Angelman syndrome is a kind of neuro-genetic disorder that is characterised by jerk and unsteady movements and severe difficulty in learning. This syndrome usually manifests itself during the early years of the child. The syndrome has got is name from its discoverer Dr. Harry Angelman. This syndrome, which was discovered by him in 1965, is an example of genetic imprinting. Angelman syndrome is caused by the inactivation or the deletion of the critical genes of the chromosomes inherited from the maternal side. Earlier this syndrome was known as happy puppet syndrome. The term being considered as derogatory is longer used.
The Angelman syndrome, a chromosomal disorder, is caused because of a gene’s absence. Researches have shown that around 75% of people having this syndrome have same kind of genetic fault. The genetic fault occurs due to deletion of certain genes from the chromosome-15 that is inherited from the mother’s side. The syndrome may also be caused due to mutation of the UBE3A gene. Apart from that the syndrome may also be caused due to translocation of the chromosome -15.
There are different symptoms of Angelman syndrome. 75% of infants suffering from this syndrome have feeding problems. They suffer from delay in walking and sitting. These infants have problems of little and no speech even when they reach their toddler years. The attention span of these infants is poor. Besides, they suffer from hyperactivity. As and when these infants grow up and reach their pre school years they have severe difficulty in learning. At times they might also suffer from epilepsy. Another symptom is of frequent laughter. These infants make unusual movements like jerking movements, fine tremors, hand flipping, etc all of which are characteristic symptoms which are associated with this syndrome. The infants suffering from Angelman syndrome mostly have small head that is flattened at the back. Some of these infants have characteristic facial appearance like wide mouth, prominent chin, widely spaced teeth, etc. These infants also suffer from poor sleep. Other symptoms include sensitivity to heat, attraction to water, abnormal spine curvature, crossed eyes, etc.

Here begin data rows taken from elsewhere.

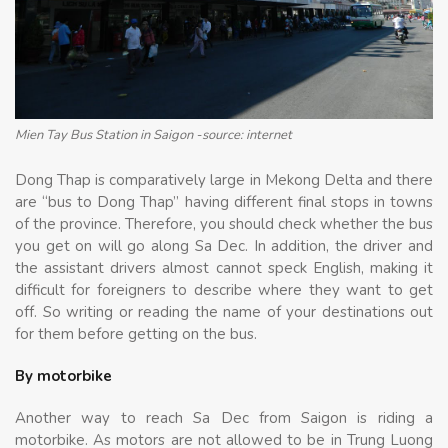
Mien Tay Bus Station in Saigon -source: internet
Dong Thap is comparatively large in Mekong Delta and there
are “bus to Dong Thap” having different final stops in towns
of the province. Therefore, you should check whether the bus
you get on will go along Sa Dec. In addition, the driver and
the assistant drivers almost cannot speck English, making it
difficult for foreigners to describe where they want to get
off. So writing or reading the name of your destinations out
for them before getting on the bus.
By motorbike
Another way to reach Sa Dec from Saigon is riding a
motorbike. As motors are not allowed to be in Trung Luong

The Angelman Syndromedoes not have any cure. This is because it is a kind of genetic disorder and not illness. There are some anticonvulsant medicines that help in controlling epilepsy. However, it is not easy to ascertain the type and dosage of the anticonvulsant medicines. This is because this syndrome is associated with different other seizures in comparison to normal epilepsy. In many cases melatonin is given to promote sleep. This however in the long run affects the pattern of sleep in people suffering from this disease. People suffering from this syndrome, in many cases do not sleep more than 5 hours. Mild laxatives are prescribed for normal bowel movement. Besides, physiotherapy is prescribed to prevent the joints from getting stiff. Speech therapy is done in order to overcome the problem of speech. The other treatments of this syndrome include occupational therapy, music therapy, hydrotherapy, etc.

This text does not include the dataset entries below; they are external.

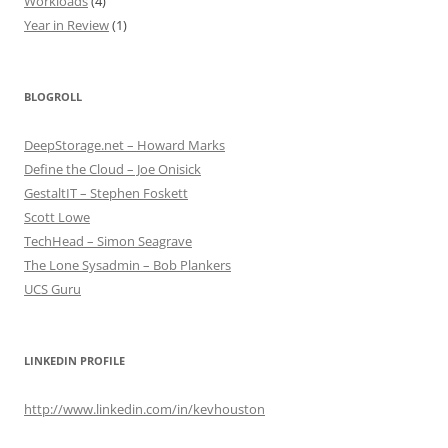
Workloads
(4)
Year in Review
(1)
BLOGROLL
DeepStorage.net – Howard Marks
Define the Cloud – Joe Onisick
GestaltIT – Stephen Foskett
Scott Lowe
TechHead – Simon Seagrave
The Lone Sysadmin – Bob Plankers
UCS Guru
LINKEDIN PROFILE
http://www.linkedin.com/in/kevhouston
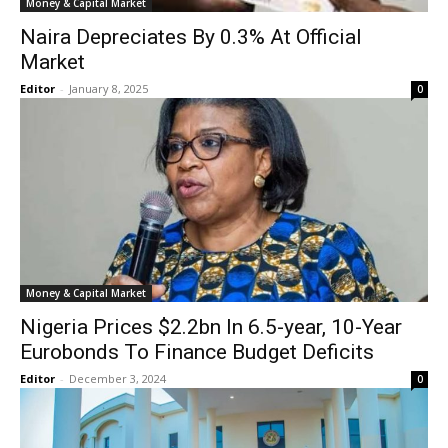
Money & Capital Market
Naira Depreciates By 0.3% At Official
Market
Editor
-
January 8, 2025
0
Money & Capital Market
Nigeria Prices $2.2bn In 6.5-year, 10-Year
Eurobonds To Finance Budget Deficits
Editor
-
December 3, 2024
0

It is advised by physicians to take help of different therapies to overcome the different problems faced by children suffering from Angelman Syndrome. Physical therapy is often used to help the children suffering from Angelman Syndrometo walk better. This therapy also helps to overcome the different problems regarding movement. The communication therapy is of great help to the children suffering from this syndrome to communicate with people. This therapy helps the children by using different sign languages. Behavioural therapy is used to help these children to overcome hyperactivity. It also helps to overcome problem regarding attention span.